As news updates, and explanatory reportage of the stampede at the M. Chinnaswamy Stadium, Bangalore, during the Royal Challengers’ Bangalore victory lap, unravelled before us in real time, echoes of infrastructural failure, crowd mismanagement and “last minute changes” try, unsuccessfully, to make sense of the tragedy. 11 people have been reported dead. There is no way to rationalise the dark irony that retrospectively undergirds the crushing melancholy of this realisation.

Perhaps, years later, a writer might turn the event into a satire about the nature of city life - urban dystopias, the ebb and flow of fandom and fame in a country that lives and breathes cricket, and the characteristic failure of state machinery. For now, however, one is left, somewhat sheepishly, holding the frame of a picture that seems all too familiar – of crowds spreadeagled like cling-wrap on metallic-bars that flank a public space. The image is bursting at the seams. Literally.

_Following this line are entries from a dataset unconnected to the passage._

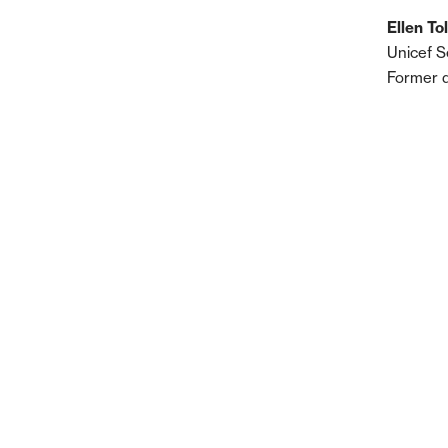
Ellen To
Unicef S
Former 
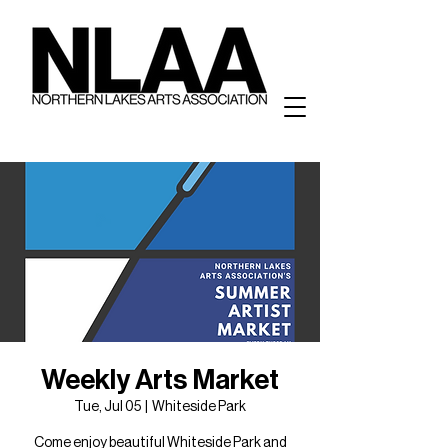
Weekly Arts Market
Tue, Jul 05
  |  
Whiteside Park
Come enjoy beautiful Whiteside Park and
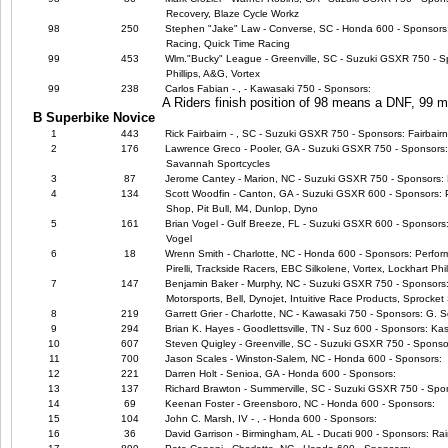
Recovery, Blaze Cycle Workz
98
250
Stephen "Jake" Law - Converse, SC - Honda 600 - Sponsors
Racing, Quick Time Racing
99
453
Wlm."Bucky" League - Greenville, SC - Suzuki GSXR 750 - Sp
Phillips, A&G, Vortex
99
238
Carlos Fabian - , - Kawasaki 750 - Sponsors:
A Riders finish position of 98 means a DNF, 99
B Superbike Novice
1
443
Rick Fairbairn - , SC - Suzuki GSXR 750 - Sponsors: Fairbair
2
176
Lawrence Greco - Pooler, GA - Suzuki GSXR 750 - Sponsors
Savannah Sportcycles
3
87
Jerome Cantey - Marion, NC - Suzuki GSXR 750 - Sponsors: 
4
134
Scott Woodfin - Canton, GA - Suzuki GSXR 600 - Sponsors: 
Shop, Pit Bull, M4, Dunlop, Dyno
5
161
Brian Vogel - Gulf Breeze, FL - Suzuki GSXR 600 - Sponsors:
Vogel
6
18
Wrenn Smith - Charlotte, NC - Honda 600 - Sponsors: Perfor
Pirelli, Trackside Racers, EBC Silkolene, Vortex, Lockhart Phil
7
147
Benjamin Baker - Murphy, NC - Suzuki GSXR 750 - Sponsors: M4
Motorsports, Bell, Dynojet, Intuitive Race Products, Sprocket 
8
219
Garrett Grier - Charlotte, NC - Kawasaki 750 - Sponsors: G. 
9
294
Brian K. Hayes - Goodlettsville, TN - Suz 600 - Sponsors: Ka
10
607
Steven Quigley - Greenville, SC - Suzuki GSXR 750 - Sponso
11
700
Jason Scales - Winston-Salem, NC - Honda 600 - Sponsors:
12
221
Darren Holt - Senioa, GA - Honda 600 - Sponsors:
13
137
Richard Brawton - Summerville, SC - Suzuki GSXR 750 - Spo
14
69
Keenan Foster - Greensboro, NC - Honda 600 - Sponsors:
15
104
John C. Marsh, IV - , - Honda 600 - Sponsors:
16
36
David Garrison - Birmingham, AL - Ducati 900 - Sponsors: R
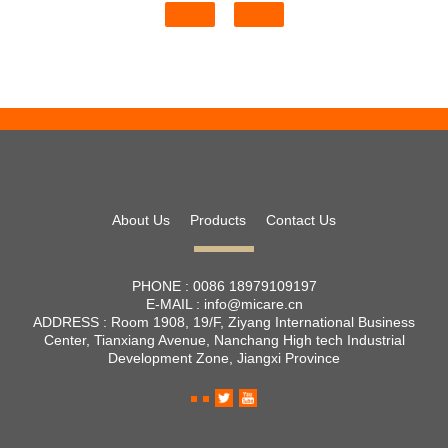
About Us
Products
Contact Us
PHONE :
0086 18979109197
E-MAIL :
info@micare.cn
ADDRESS :
Room 1908, 19/F, Ziyang International Business
Center, Tianxiang Avenue, Nanchang High tech Industrial
Development Zone, Jiangxi Province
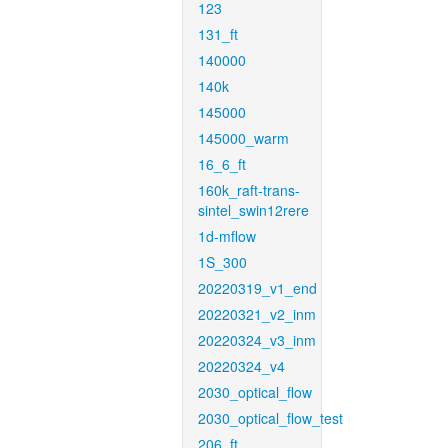
123
131_ft
140000
140k
145000
145000_warm
16_6_ft
160k_raft-trans-
sintel_swin12rere
1d-mflow
1S_300
20220319_v1_end
20220321_v2_inm
20220324_v3_inm
20220324_v4
2030_optical_flow
2030_optical_flow_test
206_ft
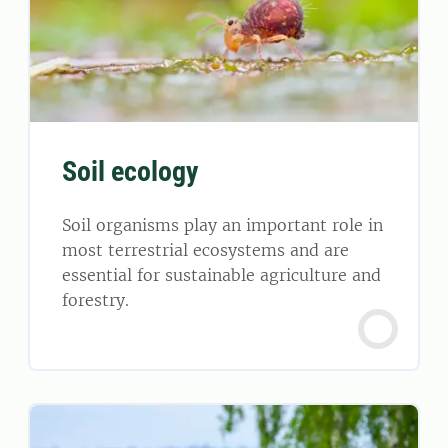
Soil ecology
Soil organisms play an important role in
most terrestrial ecosystems and are
essential for sustainable agriculture and
forestry.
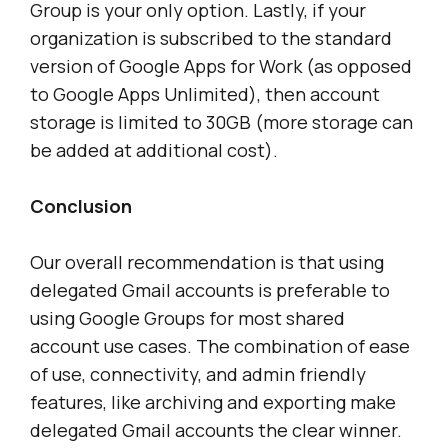
Group is your only option. Lastly, if your
organization is subscribed to the standard
version of Google Apps for Work (as opposed
to Google Apps Unlimited), then account
storage is limited to 30GB (more storage can
be added at additional cost).
Conclusion
Our overall recommendation is that using
delegated Gmail accounts is preferable to
using Google Groups for most shared
account use cases. The combination of ease
of use, connectivity, and admin friendly
features, like archiving and exporting make
delegated Gmail accounts the clear winner.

According to the report in The Hindu that featured this compelling photograph, “over 50 people have been killed in stampedes in 2025 so far at temples, railway stations, and at the Maha Kumbh, among others”. While management of these events is notably complex, the dynamics of “the mind of the crowd” are at play here. The communitarian logic of living “alone together” has reached a fever pitch in the age of mass weaponization of predatory identities by the ruling party.

Public emotions have become the orchestrators of mass movements. “Stars” across the socio-cultural spectrum – from politics to cinema to sport – have embraced the optics of conjuring spectacles. Entire infrastructures of media, advertising and event management propel the power of the image, turning a psychological activity into a bodily phenomenon.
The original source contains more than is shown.